→ **Try it**: When the line with "NEWランダム・アクションサンダー用 替えサンドペーパ" appears below, start repeating lines exactly, and keep going through the line with "ying Food Processing Equipment Quick Details"; add nothing outside that span.

→ **The data**:
[Start of section]

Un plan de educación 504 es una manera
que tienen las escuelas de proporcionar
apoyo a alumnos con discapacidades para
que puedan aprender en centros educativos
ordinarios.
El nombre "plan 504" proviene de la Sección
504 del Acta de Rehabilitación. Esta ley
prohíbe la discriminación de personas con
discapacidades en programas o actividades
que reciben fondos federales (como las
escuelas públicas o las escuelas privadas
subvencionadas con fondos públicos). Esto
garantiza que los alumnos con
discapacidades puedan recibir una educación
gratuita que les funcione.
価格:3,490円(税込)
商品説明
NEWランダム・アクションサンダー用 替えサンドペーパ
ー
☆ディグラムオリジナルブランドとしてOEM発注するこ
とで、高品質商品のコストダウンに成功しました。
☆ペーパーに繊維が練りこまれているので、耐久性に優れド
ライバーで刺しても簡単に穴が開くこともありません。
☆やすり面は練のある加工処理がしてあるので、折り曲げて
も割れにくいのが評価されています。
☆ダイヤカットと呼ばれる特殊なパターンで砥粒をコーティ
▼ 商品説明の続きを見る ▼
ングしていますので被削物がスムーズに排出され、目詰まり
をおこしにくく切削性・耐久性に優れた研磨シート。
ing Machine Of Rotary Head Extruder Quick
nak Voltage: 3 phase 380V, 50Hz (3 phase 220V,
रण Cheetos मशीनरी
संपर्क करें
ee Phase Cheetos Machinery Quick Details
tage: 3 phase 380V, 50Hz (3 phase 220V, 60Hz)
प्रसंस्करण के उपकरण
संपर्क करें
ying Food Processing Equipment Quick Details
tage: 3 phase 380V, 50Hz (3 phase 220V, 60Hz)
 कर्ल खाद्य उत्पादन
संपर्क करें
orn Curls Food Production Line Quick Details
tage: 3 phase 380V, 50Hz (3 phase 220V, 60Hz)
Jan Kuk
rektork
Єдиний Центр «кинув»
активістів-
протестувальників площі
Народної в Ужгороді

[End of section]

→ **Answer for the task**:
NEWランダム・アクションサンダー用 替えサンドペーパ
ー
☆ディグラムオリジナルブランドとしてOEM発注するこ
とで、高品質商品のコストダウンに成功しました。
☆ペーパーに繊維が練りこまれているので、耐久性に優れド
ライバーで刺しても簡単に穴が開くこともありません。
☆やすり面は練のある加工処理がしてあるので、折り曲げて
も割れにくいのが評価されています。
☆ダイヤカットと呼ばれる特殊なパターンで砥粒をコーティ
▼ 商品説明の続きを見る ▼
ングしていますので被削物がスムーズに排出され、目詰まり
をおこしにくく切削性・耐久性に優れた研磨シート。
ing Machine Of Rotary Head Extruder Quick
nak Voltage: 3 phase 380V, 50Hz (3 phase 220V,
रण Cheetos मशीनरी
संपर्क करें
ee Phase Cheetos Machinery Quick Details
tage: 3 phase 380V, 50Hz (3 phase 220V, 60Hz)
प्रसंस्करण के उपकरण
संपर्क करें
ying Food Processing Equipment Quick Details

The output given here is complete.